The Healing Power of Movement, Food, and Community
As I reflect over the past year, I recognize the very healing that I’ve been studying and in which I’ve been participating.
My eyes have been opened to real possibilities and the potential for everything to rise from the grave, for we are drenched in grace that will never fail us. Indeed, I’ve witnessed this on personal, local church, and global faith community level. The Divine’s incredible orchestration of our lives and organizations continues to inform the way I approach my life and my call, for I’m regaining energy I thought I had lost forever. Though not yet realized in its fullest extent, healing is on the rise, and I believe that much of it has something to do with getting my hands dirty, whether caked in soil or smelling of garlic and onions for our weekly soup, or dusted in flour as we shape dough. The embodiment of such an act, of being in stirred motion while our souls are stilled in peace, is an essential component of any community I’d want to call my own.
It has been a season of both aching and longing, one that was filled with pain in the assessment of wounds, the old bruises we never realized we’d sustained, as well as a time of recognition of tender pink scars and the evidence of healing. But this healing never came in a flash; it was never an easy remedy. Instead, it’s required patience with myself, with the Divine, and with my community to move forward into my own resurrection. It’s been a time of waiting, listening, watching in the pre-dawn inky blue sky for a glimpse of the sun, or at least a glowing evidence of warmth just at the horizon line. I knew it was always there, but I needed to sit in the coolness and dew of the early morning hours before receiving that which I sought: wholeness.

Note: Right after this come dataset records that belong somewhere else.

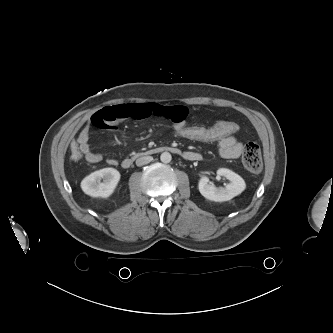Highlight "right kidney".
<instances>
[{
    "mask_svg": "<svg viewBox=\"0 0 333 333\" xmlns=\"http://www.w3.org/2000/svg\"><path fill=\"white\" fill-rule=\"evenodd\" d=\"M120 180L118 170L108 167L97 170L81 181L83 192L92 197H109Z\"/></svg>",
    "mask_w": 333,
    "mask_h": 333,
    "instance_id": "1",
    "label": "right kidney"
}]
</instances>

I recently picked up Nora Gallagher’s book Practicing Resurrection because it offered several beautiful examples of just this type of resurrection. Nora wrote of when she lost her brother to cancer, and in her honest and heart-wrenching reflections, she noted that her and her sister-in-law simply couldn’t sit still following Kit’s death; they had to be active, cleaning something around the house or else, at least moving in some capacity. Indeed, both in my own resurrection and the resurrection of communities around me, there seems to be some sort of necessary somatic response to such a death. There’s something within the grieving process that has to be dealt with through our bodies, simply because we must do something. We can’t just be in those moments of pain. In the kneading of the bread, and in the nurturing and harvesting of the soil, I found a way to process the wounds into my own resurrection. As Nora puts it, “in the compost made of old scraps, decayed matter, a new plant thrives and grows.”

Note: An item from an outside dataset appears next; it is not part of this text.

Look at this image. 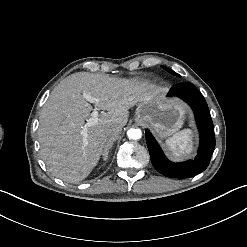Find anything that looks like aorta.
<instances>
[{"mask_svg": "<svg viewBox=\"0 0 247 247\" xmlns=\"http://www.w3.org/2000/svg\"><path fill=\"white\" fill-rule=\"evenodd\" d=\"M127 136L130 138V139H133V140H137V139H140L141 136H142V132L139 128H131L127 131Z\"/></svg>", "mask_w": 247, "mask_h": 247, "instance_id": "obj_1", "label": "aorta"}]
</instances>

Another moving portion of Nora’s work centered on her understanding of her call to the priesthood in the Episcopal Church. She explains her journey through the administrative side: a series of meetings with her various ordination committees; but she also addressed many personal experiences that continue to inspire her to discern deeply and be open to any and all possibilities. She was vulnerable to such openness, and she “though how the discernment of [her] call might be a larger working out of things left undone in each of our lives, … a fragility born of being left untended in dim and shadowed light. [Such realities] needed to be spoken of in a place that was like an intermediate room between two worlds, a place that wouldn’t break them, nor expose them too soon to the harsh air.” In the midst of the protective shelter of my community, I’ve been discerning my own call in the safety of a church that I knew loved me from the beginning. And in this development, I recognize that it’s now time to leave the tomb. As Nora explains, “there was something about [following one’s call] that was like resurrection. It was an invitation; it asked.” And now, I’m being asked, being beckoned onward. And all that I can respond with is: O death, where is your sting?